The most interesting thing about going back to this book was seeing just how far Armstrong has come with her characters and the world. There were several moments in the story where I thought Paige, Lucas, and the ideas behind witches were rather shaky and clichéd. It felt like Armstrong wasn’t sure where she wanted to take the characters at this point in the series. Despite this, I still enjoyed the book enough that I might also re-read Industrial Magic.
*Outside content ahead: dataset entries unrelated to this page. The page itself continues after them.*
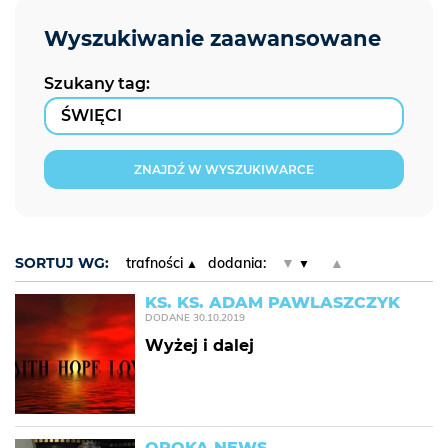
Szukany tag:
ZNAJDŹ W WYSZUKIWARCE
SORTUJ WG:
trafności
dodania:
▼
▲
KS. KS. ADAM PAWLASZCZYK
DODANE
30.10.2019
Wyżej i dalej
OPOKA NEWS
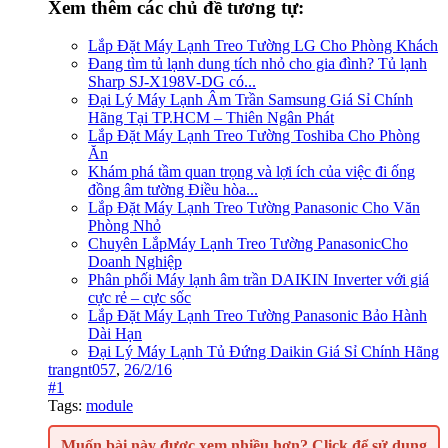
Xem thêm các chủ đề tương tự:
Lắp Đặt Máy Lạnh Treo Tường LG Cho Phòng Khách
Đang tìm tủ lạnh dung tích nhỏ cho gia đình? Tủ lạnh
Sharp SJ-X198V-DG có...
Đại Lý Máy Lạnh Âm Trần Samsung Giá Sỉ Chính
Hãng Tại TP.HCM – Thiên Ngân Phát
Lắp Đặt Máy Lạnh Treo Tường Toshiba Cho Phòng
Ăn
Khám phá tầm quan trọng và lợi ích của việc đi ống
đồng âm tường Điều hòa...
Lắp Đặt Máy Lạnh Treo Tường Panasonic Cho Văn
Phòng Nhỏ
Chuyên LắpMáy Lạnh Treo Tường PanasonicCho
Doanh Nghiệp
Phân phối Máy lạnh âm trần DAIKIN Inverter với giá
cực rẻ – cực sốc
Lắp Đặt Máy Lạnh Treo Tường Panasonic Bảo Hành
Dài Hạn
Đại Lý Máy Lạnh Tủ Đứng Daikin Giá Sỉ Chính Hãng
trangnt057
,
26/2/16
#1
Tags
:
module
Muốn bài này được xem nhiều hơn?
Click để sử dụng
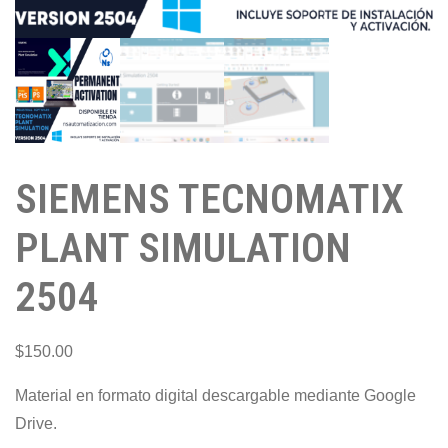
SIEMENS TECNOMATIX
PLANT SIMULATION
2504
$
150.00
Material en formato digital descargable mediante Google
Drive.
Overall, my grade for this book didn’t change. I would recommend Dime Store Magic to fans of the series, but I don’t think I would suggest you start off with this book. If you’re looking to get into the Women of the Otherworld series, I would suggest starting out with Bitten.



Author: Marissa Meyer
Genre: Young Adult
Publish Date: 2012
Series: Lunar Chronicles #1
Rating: A –

Cinder is the first book in Marissa Meyer’s Lunar Chronicles. From what I gather, each book in the series primarily features a different female character. So, you can imagine my frustration when I discovered this ends on a cliff-hanger. I was just really getting into the action of what Cinder was gearing up to do when the books ends suddenly. Usually, I hate cliff-hangers but this was awesome. I only hope that we still get some story from Cinder’s point of view in the next books.

This is a sci-fi/steampunk fairytale retelling of Cinderella, but only a few elements of the story match-up with the traditional set-up. In this, Cinder is a young cyborg who labors as a mechanic for her adoptive family. After agreeing to do a repair job for Prince Kai, Cinder finds herself forcibly thrown into the political mess of her country. Suddenly, she has to face being a test subject for a plague outbreak, prejudices against her kind, a visiting dignitary with mind control abilities, and an emerging secret from her past.

In Cinder, we are introduced to the impressive world Meyer has created for her characters, which is filled with social tension and unrest. I loved the imbalances of power we see and how all the characters are struggling, no matter what their social standing is. The leaders of the country are shown to be having just as difficult a time as Cinder. They’re just dealing with different set of hard issues and decisions. I also really loved the weight these decisions and actions were given in the book. It added a lot of gravity to the story, which I wasn’t expecting to find when I decided to start the series. All in all, this was a great read and I’m looking forward to seeing how it all plays out.